Data provided:
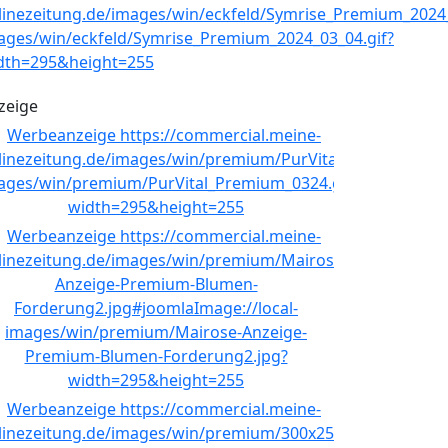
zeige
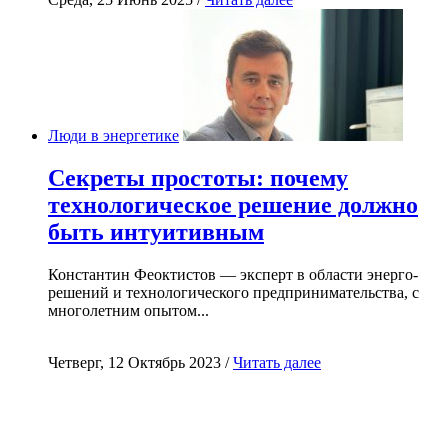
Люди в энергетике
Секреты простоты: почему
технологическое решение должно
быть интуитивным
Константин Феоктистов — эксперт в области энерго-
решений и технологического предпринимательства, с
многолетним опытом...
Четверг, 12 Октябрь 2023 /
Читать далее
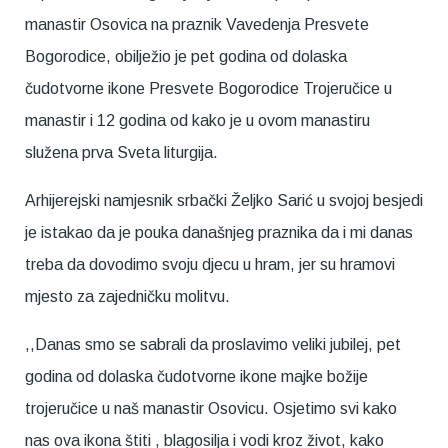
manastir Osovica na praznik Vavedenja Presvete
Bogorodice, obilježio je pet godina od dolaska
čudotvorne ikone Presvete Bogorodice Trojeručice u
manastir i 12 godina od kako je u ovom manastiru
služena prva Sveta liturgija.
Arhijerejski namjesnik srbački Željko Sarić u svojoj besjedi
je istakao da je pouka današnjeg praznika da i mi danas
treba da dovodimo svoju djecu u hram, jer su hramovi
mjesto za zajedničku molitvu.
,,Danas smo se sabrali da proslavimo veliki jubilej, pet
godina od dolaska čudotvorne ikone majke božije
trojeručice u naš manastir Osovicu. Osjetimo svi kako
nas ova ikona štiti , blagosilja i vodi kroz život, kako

--

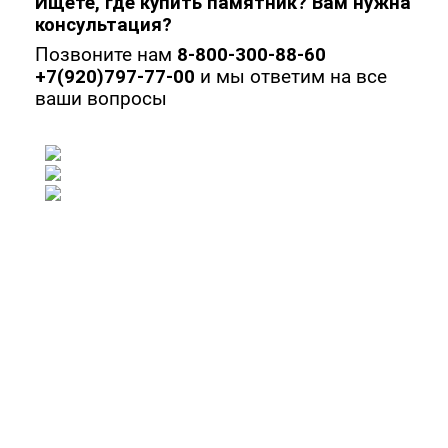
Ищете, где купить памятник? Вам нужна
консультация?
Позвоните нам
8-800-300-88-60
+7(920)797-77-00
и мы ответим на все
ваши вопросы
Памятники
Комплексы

...

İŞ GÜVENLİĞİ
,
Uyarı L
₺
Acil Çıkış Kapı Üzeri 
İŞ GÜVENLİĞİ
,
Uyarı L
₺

Task to complete: Give again the stretch of the entries above that begins at the line with "Люди в энергетике" and ends at the line with "manastir Osovica na", word for word, with no pictures.

Exercise output:
Люди в энергетике
Секреты простоты: почему
технологическое решение должно
быть интуитивным
Константин Феоктистов — эксперт в области энерго-
решений и технологического предпринимательства, с
многолетним опытом...
Четверг, 12 Октябрь 2023 /
Читать далее
manastir Osovica na praznik Vavedenja Presvete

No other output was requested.